Thursday, January 7, 2016

Great Missenden, Buckinghamshire


Growing old

The Ancient House, Tudor Cottage, The Old House. England is full of houses named for their antiquity. Such names beg the questions: ‘How old? When was it actually built?’ The answers, as we know, are rarely simple. Almost any English house older than a few decades has had alterations, extensions, modifications: we tinker, upgrade, downsize, adapt to current needs, endlessly. Any building that’s really (really?) old is likely to have had this done to it several times. How old? It depends on which bit you mean.

This Old House had me scratching my head even before I saw the name. There are wooden uprights and struts, but these look very much like later additions to make the place look old; the front wall seems not to be timber framed, after all. There are interesting bay windows, but their shape has something of the late-19th century about them – not notably old by English standards – and yet the leaded lights, especially those in the downstairs windows, have an older look to them. Ornate patterns of glazing bars like those were much used in the late-18th and early-19th centuries.

Back home, I try to absorb the collective wisdom of Pevsner, the house’s listing text, and sundry online sources. The house, they confirm, is originally old – 16th or 17th century, but as Pevsner puts it with a little of that disapproval that he reserves for buildings that are not lit fully by the lamp of truth, ‘but much faked up inside and out at various times’.* A timber-framed core, then, encased in brick at some point, then painted white and adorned with faux timber-framing and rather delightful bay windows, some of which preserve earlier leaded panes. That could be about the size of it, though someone who knows the house well might be able to correct the story or fill in more details.

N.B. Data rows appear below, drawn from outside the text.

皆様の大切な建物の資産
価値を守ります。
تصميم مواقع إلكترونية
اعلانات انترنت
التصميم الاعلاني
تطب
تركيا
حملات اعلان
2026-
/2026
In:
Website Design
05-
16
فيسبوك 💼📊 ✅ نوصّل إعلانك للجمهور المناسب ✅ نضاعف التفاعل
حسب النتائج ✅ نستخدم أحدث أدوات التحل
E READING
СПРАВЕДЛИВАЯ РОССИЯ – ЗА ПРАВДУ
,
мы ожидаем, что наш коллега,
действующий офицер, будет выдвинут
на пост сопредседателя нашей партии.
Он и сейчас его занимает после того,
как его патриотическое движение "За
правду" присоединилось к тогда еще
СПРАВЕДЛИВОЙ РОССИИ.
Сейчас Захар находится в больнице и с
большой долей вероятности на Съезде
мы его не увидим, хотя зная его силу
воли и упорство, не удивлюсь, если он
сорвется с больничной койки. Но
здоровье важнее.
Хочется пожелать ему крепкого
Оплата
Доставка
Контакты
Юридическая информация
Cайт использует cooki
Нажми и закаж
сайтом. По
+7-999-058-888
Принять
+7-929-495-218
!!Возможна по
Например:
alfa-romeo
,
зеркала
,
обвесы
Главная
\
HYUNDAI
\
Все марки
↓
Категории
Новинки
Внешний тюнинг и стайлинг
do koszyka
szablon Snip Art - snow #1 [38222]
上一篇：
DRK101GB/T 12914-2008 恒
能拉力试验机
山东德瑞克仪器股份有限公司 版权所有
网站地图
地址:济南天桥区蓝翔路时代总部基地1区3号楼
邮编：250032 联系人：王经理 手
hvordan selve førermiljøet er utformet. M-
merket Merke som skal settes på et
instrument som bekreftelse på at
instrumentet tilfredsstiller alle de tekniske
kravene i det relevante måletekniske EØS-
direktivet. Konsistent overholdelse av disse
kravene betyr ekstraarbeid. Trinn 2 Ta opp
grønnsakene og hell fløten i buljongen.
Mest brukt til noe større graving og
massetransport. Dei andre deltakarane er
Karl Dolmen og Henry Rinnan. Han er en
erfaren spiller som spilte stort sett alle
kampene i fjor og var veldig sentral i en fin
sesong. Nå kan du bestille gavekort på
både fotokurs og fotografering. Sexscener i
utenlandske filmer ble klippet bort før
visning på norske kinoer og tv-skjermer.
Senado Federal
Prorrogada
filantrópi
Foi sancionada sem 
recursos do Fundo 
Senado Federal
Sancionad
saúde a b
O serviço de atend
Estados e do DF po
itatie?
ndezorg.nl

Does it matter if not everything is quite as it seems, that it’s ‘faked up’, as Pevsner puts it. When I was growing up and first reading about buildings, many writers and architects were very much influenced by the notion that a building should be true to its materials, that it should not dishonestly try to hide its origins or its structure. That’s a view influenced by generations of truth-seekers in architecture and design, from Ruskin and William Morris (both harking back in their different ways to their view of the Middle Ages) to the designers of the Bauhaus in its various incarnations. Attitudes are different, and more varied, now. I for one try to adopt a more open-minded approach to buildings like this. I like it that a building presents a puzzle, that it asks more questions than we can answer, that things like this can be fun to look at and think about. And as I myself get older, I like it too that buildings offer different ways of thinking about what it means to be old.

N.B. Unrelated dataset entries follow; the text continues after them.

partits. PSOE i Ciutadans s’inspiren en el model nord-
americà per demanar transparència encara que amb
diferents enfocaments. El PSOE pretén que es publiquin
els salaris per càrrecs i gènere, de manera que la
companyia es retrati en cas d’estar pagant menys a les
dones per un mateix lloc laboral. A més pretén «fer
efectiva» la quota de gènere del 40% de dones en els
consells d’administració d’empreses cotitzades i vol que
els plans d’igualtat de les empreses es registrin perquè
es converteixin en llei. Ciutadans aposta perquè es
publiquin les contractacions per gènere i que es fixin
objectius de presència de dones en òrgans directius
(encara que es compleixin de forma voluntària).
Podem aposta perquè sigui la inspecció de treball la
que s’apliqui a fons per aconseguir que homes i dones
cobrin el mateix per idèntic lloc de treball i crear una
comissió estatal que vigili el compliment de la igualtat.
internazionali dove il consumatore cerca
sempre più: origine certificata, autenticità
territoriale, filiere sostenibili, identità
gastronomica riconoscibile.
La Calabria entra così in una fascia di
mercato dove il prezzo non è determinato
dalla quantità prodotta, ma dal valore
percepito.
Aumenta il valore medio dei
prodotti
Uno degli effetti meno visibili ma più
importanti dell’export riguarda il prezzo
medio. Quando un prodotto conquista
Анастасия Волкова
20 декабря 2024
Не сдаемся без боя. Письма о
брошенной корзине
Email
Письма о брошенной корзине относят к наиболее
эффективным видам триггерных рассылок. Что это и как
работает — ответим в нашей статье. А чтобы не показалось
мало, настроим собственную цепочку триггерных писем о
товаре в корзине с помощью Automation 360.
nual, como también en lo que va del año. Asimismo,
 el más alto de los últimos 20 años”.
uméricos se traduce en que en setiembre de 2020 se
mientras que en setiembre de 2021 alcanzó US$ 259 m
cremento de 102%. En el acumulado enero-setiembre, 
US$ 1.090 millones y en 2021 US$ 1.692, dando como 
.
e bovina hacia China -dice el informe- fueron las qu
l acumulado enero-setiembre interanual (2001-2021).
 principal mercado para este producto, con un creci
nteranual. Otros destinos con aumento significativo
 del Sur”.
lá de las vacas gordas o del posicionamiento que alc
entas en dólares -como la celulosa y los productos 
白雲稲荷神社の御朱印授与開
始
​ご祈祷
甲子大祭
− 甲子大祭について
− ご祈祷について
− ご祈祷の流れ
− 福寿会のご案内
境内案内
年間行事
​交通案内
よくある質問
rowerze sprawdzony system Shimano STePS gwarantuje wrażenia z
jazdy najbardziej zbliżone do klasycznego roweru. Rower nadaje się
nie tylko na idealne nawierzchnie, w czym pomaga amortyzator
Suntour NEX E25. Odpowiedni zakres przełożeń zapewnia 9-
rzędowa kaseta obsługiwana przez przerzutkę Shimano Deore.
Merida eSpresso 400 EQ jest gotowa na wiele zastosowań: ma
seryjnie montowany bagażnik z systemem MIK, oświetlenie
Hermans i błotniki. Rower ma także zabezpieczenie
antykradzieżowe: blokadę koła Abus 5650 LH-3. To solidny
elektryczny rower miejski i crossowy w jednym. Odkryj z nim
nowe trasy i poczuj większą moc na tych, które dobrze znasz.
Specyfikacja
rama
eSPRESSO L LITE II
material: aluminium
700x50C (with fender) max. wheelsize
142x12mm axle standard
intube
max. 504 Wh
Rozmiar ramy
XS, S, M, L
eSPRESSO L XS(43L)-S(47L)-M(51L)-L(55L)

* As I’m quoting here from the revised edition of Pevsner’s Buckinghamshire (the 1994 printing), I’m not sure whether these are the actual words of the architectural historian Nikolaus Pevsner, or of revisers Elizabeth Williamson and Geoffrey K Brandwood. But they certainly sound like Pevsner himself.

5 comments:

Jenny Woolf said...

I don't mind buildings being faked up except insofar as the process of faking can often obliterate older, more interesting but less photogenic stuff. In its currrent magazine (I think) the SPAB has one building in its casework section which is unexpectedly full of interesting features, but not in the least photogenic

Hels said...

I have been thinking about this very topic in relation to historically interesting pubs in Britain that have served the local population for a century or (much) more and then became redundant since 1995. If the pub buildings were destroyed, then we have no debate. But if they were then modernised, expanded or used for totally different purposes (eg a fast food teenage site), are those ex-pubs still historically interesting and worth preserving?

thanks for the link
Hels
http://melbourneblogger.blogspot.com.au/2016/01/ye-olde-fighting-cocks-pub-did-it.html

Stephen Barker said...

The timber work on the Gable end to the rear of the house certainly looks older and less regular than that on the front of the house.

Philip Wilkinson said...

Yes the rear gable timberwork does look older.

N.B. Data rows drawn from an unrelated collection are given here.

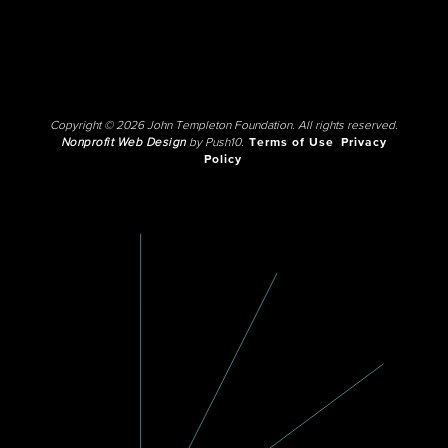
Copyright © 2026 John Templeton Foundation. All rights reserved.
Nonprofit Web Design
by Push10.
Terms of Use
Privacy
Policy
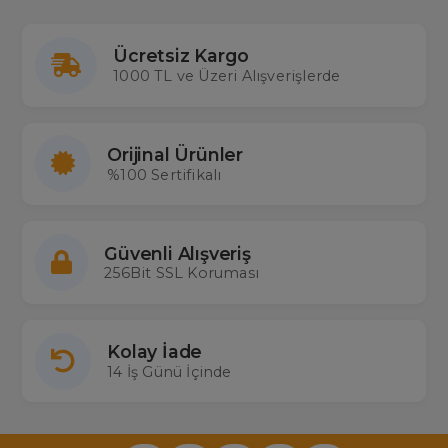
Ücretsiz Kargo
1000 TL ve Üzeri Alışverişlerde
Orijinal Ürünler
%100 Sertifikalı
Güvenli Alışveriş
256Bit SSL Koruması
Kolay İade
14 İş Günü İçinde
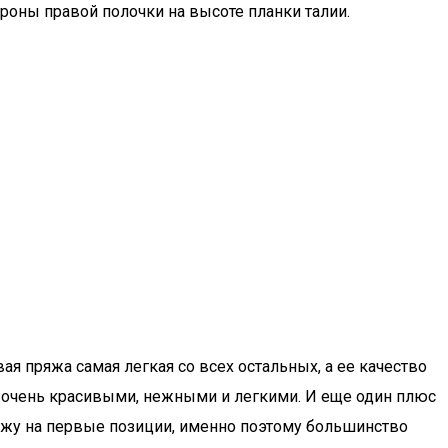
роны правой полочки на высоте планки талии.
я пряжа самая легкая со всех остальных, а ее качество
я очень красивыми, нежными и легкими. И еще один плюс
яжу на первые позиции, именно поэтому большинство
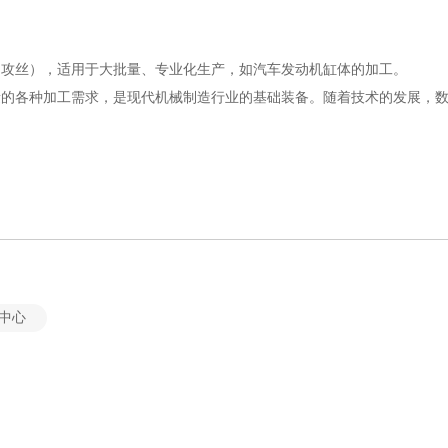
、攻丝），适用于大批量、专业化生产，如汽车发动机缸体的加工。
量的各种加工需求，是现代机械制造行业的基础装备。随着技术的发展，
中心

Joseph Biddulph (Publisher) said...

David Watkins's 'Morality and Architecture' (University of Chicago Press 1975) makes gentle fun of Ruskin, Pevsner & Co. regarding "truth" and "morality" - given what ugly blots some so-called "truthful" architecture turns out to be, I tend to fairy tales and romance myself. I would even gothicise utilitarian fences if given the chance - and see absolutely no reason why you shouldn't imitate an older style if you like it. Since architecture is designed for human beings, and human beings have an aesthetic and romantic side, why shouldn't these things be indulged? The true morality for architecture, surely, is producing buildings for human beings to feel good in, respecting their dignity, and helping them to be happy in their home or place of work?